[Start of section]
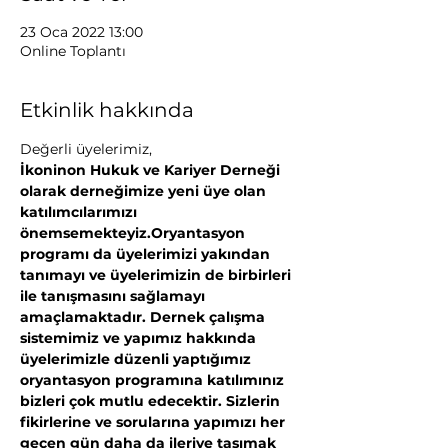
23 Oca 2022 13:00
Online Toplantı
Etkinlik hakkında
Değerli üyelerimiz,
İkoninon Hukuk ve Kariyer Derneği 
olarak derneğimize yeni üye olan 
katılımcılarımızı 
önemsemekteyiz.Oryantasyon 
programı da üyelerimizi yakından 
tanımayı ve üyelerimizin de birbirleri 
ile tanışmasını sağlamayı 
amaçlamaktadır. Dernek çalışma 
sistemimiz ve yapımız hakkında 
üyelerimizle düzenli yaptığımız 
oryantasyon programına katılımınız 
bizleri çok mutlu edecektir. Sizlerin 
fikirlerine ve sorularına yapımızı her 
geçen gün daha da ileriye taşımak 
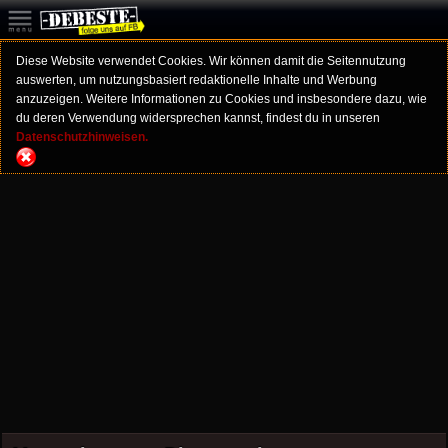
Diese Website verwendet Cookies. Wir können damit die Seitennutzung
auswerten, um nutzungsbasiert redaktionelle Inhalte und Werbung
anzuzeigen. Weitere Informationen zu Cookies und insbesondere dazu, wie
du deren Verwendung widersprechen kannst, findest du in unseren
Datenschutzhinweisen.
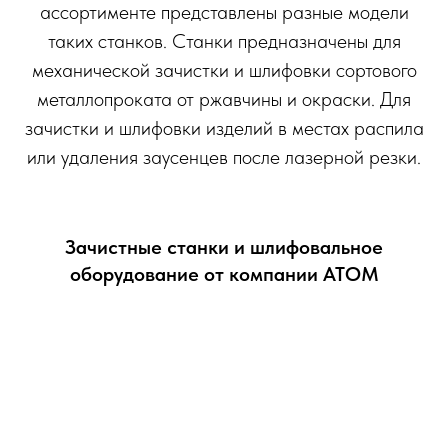
ассортименте представлены разные модели
таких станков. Станки предназначены для
механической зачистки и шлифовки сортового
металлопроката от ржавчины и окраски. Для
зачистки и шлифовки изделий в местах распила
или удаления заусенцев после лазерной резки.
Зачистные станки и шлифовальное
оборудование от компании АТОМ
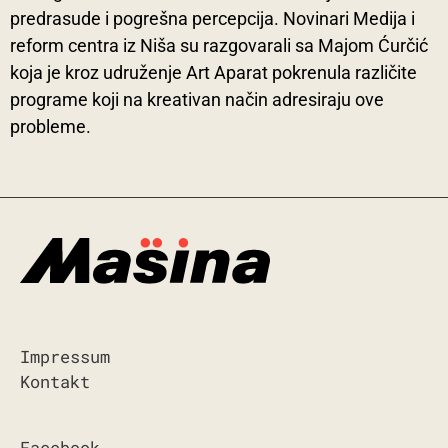
predrasude i pogrešna percepcija. Novinari Medija i
reform centra iz Niša su razgovarali sa Majom Ćurčić
koja je kroz udruženje Art Aparat pokrenula različite
programe koji na kreativan način adresiraju ove
probleme.
Impressum
Kontakt
Facebook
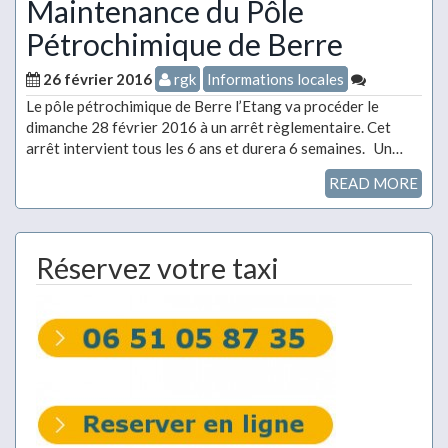
Maintenance du Pôle
Pétrochimique de Berre
26 février 2016
rgk
Informations locales
Le pôle pétrochimique de Berre l’Etang va procéder le
dimanche 28 février 2016 à un arrêt règlementaire. Cet
arrêt intervient tous les 6 ans et durera 6 semaines. Un…
READ MORE
Réservez votre taxi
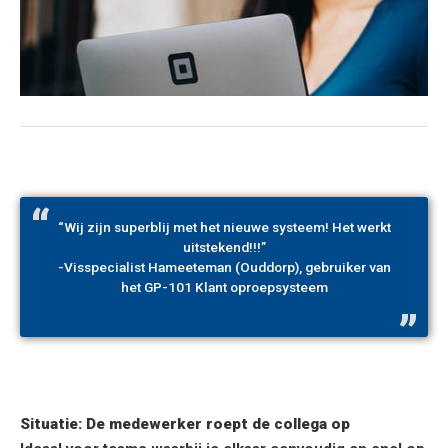
“Wij zijn superblij met het nieuwe systeem! Het werkt
uitstekend!!!”
-Visspecialist Hameeteman (Ouddorp), gebruiker van
het GP-101 Klant oproepsysteem
Situatie: De medewerker roept de collega op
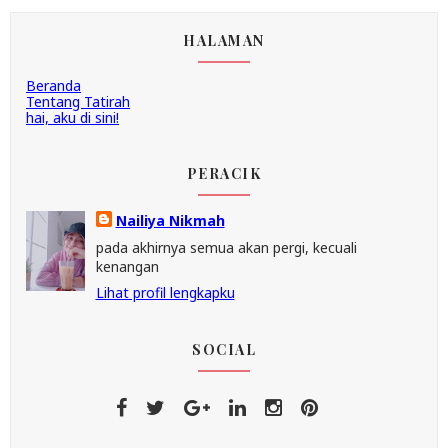
HALAMAN
Beranda
Tentang Tatirah
hai, aku di sini!
PERACIK
Nailiya Nikmah
pada akhirnya semua akan pergi, kecuali
kenangan
Lihat profil lengkapku
SOCIAL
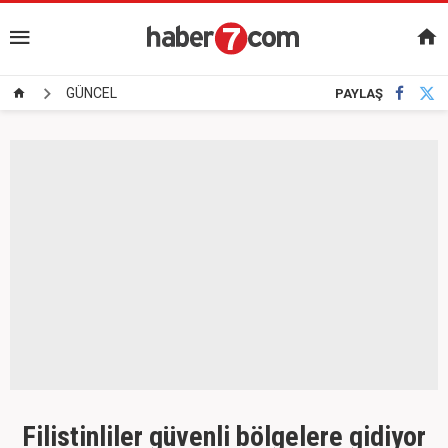
GÜNCEL
PAYLAŞ
Filistinliler güvenli bölgelere gidiyor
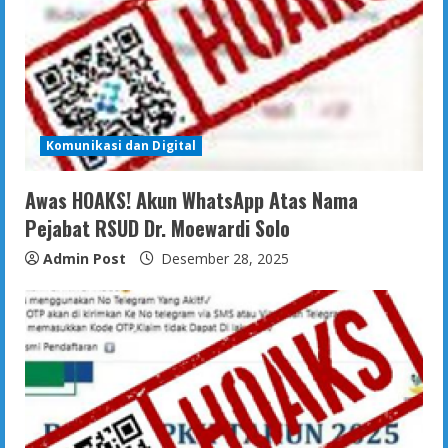
Komunikasi dan Digital
Awas HOAKS! Akun WhatsApp Atas Nama
Pejabat RSUD Dr. Moewardi Solo
Admin Post
Desember 28, 2025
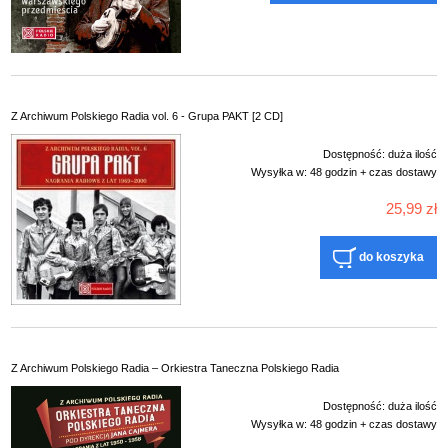
Z Archiwum Polskiego Radia vol. 6 - Grupa PAKT [2 CD]
Dostępność:
duża ilość
Wysyłka w:
48 godzin + czas dostawy
25,99 zł
do koszyka
Z Archiwum Polskiego Radia – Orkiestra Taneczna Polskiego Radia
Dostępność:
duża ilość
Wysyłka w:
48 godzin + czas dostawy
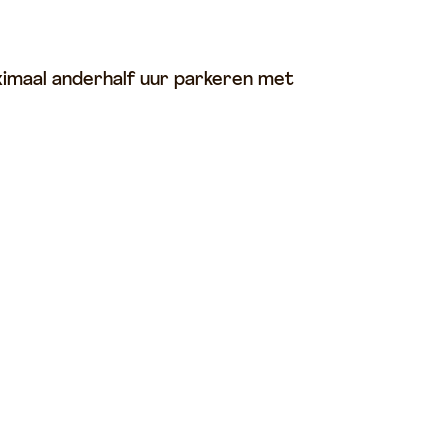
ximaal anderhalf uur parkeren met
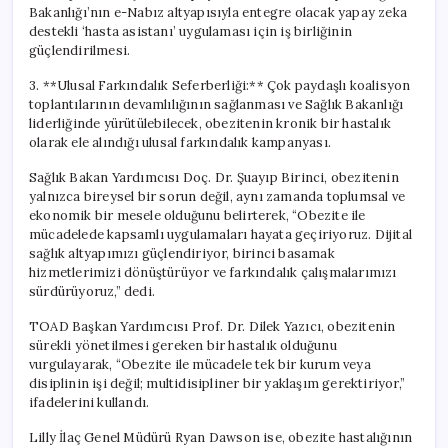
Bakanlığı’nın e-Nabız altyapısıyla entegre olacak yapay zeka
destekli ‘hasta asistanı’ uygulaması için iş birliğinin
güçlendirilmesi.
3. **Ulusal Farkındalık Seferberliği:** Çok paydaşlı koalisyon
toplantılarının devamlılığının sağlanması ve Sağlık Bakanlığı
liderliğinde yürütülebilecek, obezitenin kronik bir hastalık
olarak ele alındığı ulusal farkındalık kampanyası.
Sağlık Bakan Yardımcısı Doç. Dr. Şuayıp Birinci, obezitenin
yalnızca bireysel bir sorun değil, aynı zamanda toplumsal ve
ekonomik bir mesele olduğunu belirterek, “Obezite ile
mücadelede kapsamlı uygulamaları hayata geçiriyoruz. Dijital
sağlık altyapımızı güçlendiriyor, birinci basamak
hizmetlerimizi dönüştürüyor ve farkındalık çalışmalarımızı
sürdürüyoruz,” dedi.
TOAD Başkan Yardımcısı Prof. Dr. Dilek Yazıcı, obezitenin
sürekli yönetilmesi gereken bir hastalık olduğunu
vurgulayarak, “Obezite ile mücadele tek bir kurum veya
disiplinin işi değil; multidisipliner bir yaklaşım gerektiriyor,”
ifadelerini kullandı.
Lilly İlaç Genel Müdürü Ryan Dawson ise, obezite hastalığının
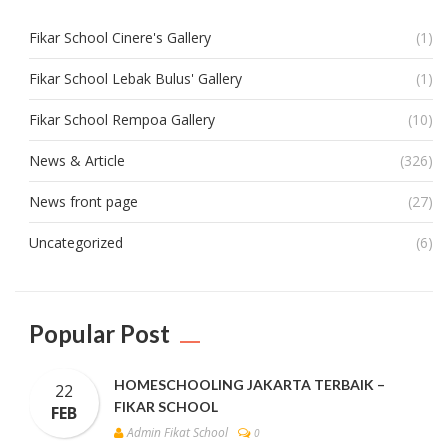
Fikar School Cinere's Gallery
(1)
Fikar School Lebak Bulus' Gallery
(1)
Fikar School Rempoa Gallery
(10)
News & Article
(326)
News front page
(27)
Uncategorized
(6)
Popular Post
HOMESCHOOLING JAKARTA TERBAIK –
22
FIKAR SCHOOL
FEB
Admin Fikat School
0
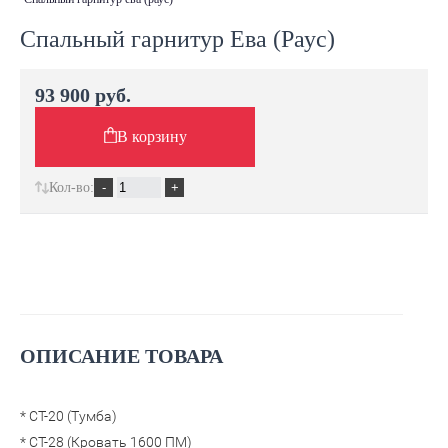
Спальный гарнитур Ева (Раус)
93 900 руб.
В корзину
Кол-во:
ОПИСАНИЕ ТОВАРА
* СТ-20 (Тумба)
* СТ-28 (Кровать 1600 ПМ)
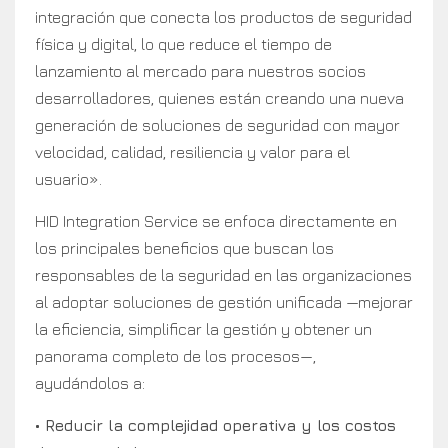
integración que conecta los productos de seguridad
física y digital, lo que reduce el tiempo de
lanzamiento al mercado para nuestros socios
desarrolladores, quienes están creando una nueva
generación de soluciones de seguridad con mayor
velocidad, calidad, resiliencia y valor para el
usuario».
HID Integration Service se enfoca directamente en
los principales beneficios que buscan los
responsables de la seguridad en las organizaciones
al adoptar soluciones de gestión unificada —mejorar
la eficiencia, simplificar la gestión y obtener un
panorama completo de los procesos—,
ayudándolos a:
• Reducir la complejidad operativa y los costos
[End of section]
Write back word for word every line in the entries above from the one with "или удаления заусенцев после лазерной резки." to the one with "het GP-101 Klant oproepsysteem", ends included, and none of the pictures.

• **SOLVED PROBLEM**:
или удаления заусенцев после лазерной резки.
Зачистные станки и шлифовальное
оборудование от компании АТОМ
predrasude i pogrešna percepcija. Novinari Medija i
reform centra iz Niša su razgovarali sa Majom Ćurčić
koja je kroz udruženje Art Aparat pokrenula različite
programe koji na kreativan način adresiraju ove
probleme.
Impressum
Kontakt
Facebook
Maintenance du Pôle
Pétrochimique de Berre
26 février 2016
rgk
Informations locales
Le pôle pétrochimique de Berre l’Etang va procéder le
dimanche 28 février 2016 à un arrêt règlementaire. Cet
arrêt intervient tous les 6 ans et durera 6 semaines. Un…
READ MORE
Réservez votre taxi
“Wij zijn superblij met het nieuwe systeem! Het werkt
uitstekend!!!”
-Visspecialist Hameeteman (Ouddorp), gebruiker van
het GP-101 Klant oproepsysteem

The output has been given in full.